I've now been living in a foreign country, where I don't speak a lick of the language, for nearly five months. And like any good primate, I am learning to adapt. Ish. And that doesn't mean learning the language, because I know approximately four more German words than when I arrived. But, I have learned few things that I didn't even know I needed to learn. Which I will now share with you. This is some insider shit, people. Seriously mundane, insider shit.

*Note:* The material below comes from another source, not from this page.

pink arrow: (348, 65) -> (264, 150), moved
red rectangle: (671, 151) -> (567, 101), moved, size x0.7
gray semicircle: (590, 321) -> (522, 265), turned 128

1. Addresses. These f*ckers are tricky. Businesses and residences are not separated, so there are most likely several apartments amongst some doctors' offices, and in my case a kindergarden or two (?). Also, street numbers aren't necessarily in order, and the street number can actually be several street numbers. Like currently, I live at 33-35 Rotensterngasse. As if someone couldn't make up their mind if it was actually 33 or 35, and just went with both. Next, there may or may not be a hallway number, which is not to be confused with an apartment number. I am at Tur 3 (i.e. hallway number 3), and apartment 17. And the saga continues, as apartments are not numbered by floor, but sequentially, so you can have any number of units on any given floor. I am at hallway 3, apartment 17, and on the 5th floor. NO, 6th floor, because the first floor is on the second floor. Right? Here, the first floor is E, and then second floor is the first. Get it? It goes E, 1, 2, etc... This took me months to catch on to and I still have to think, "wait, what floor is that?"
2. Laundry. Rule number one (and rules are very important) is that you turn off the water when you are not using the washer. Austria may cease to exist otherwise. Or flood, apparently. Rule number two is that you disassemble the soap container area after each use. For fear of nighttime bubbles? Oh, and there are no dryers. At all. Next, given that I use a common laundry room, the sub-societal protocol is to record the number of electricity units you use for each wash. Why record the electricity, you may ask (as I did/do)? Because then you can go to the cigarette store to pay for your electricity. On the honor system. Seriously. I have been recording, but haven't yet worked out which cigarette store (there are often more than one per block), or how on earth to explain the hallway/floor/apartment I occupy, let alone my laundry electricity units.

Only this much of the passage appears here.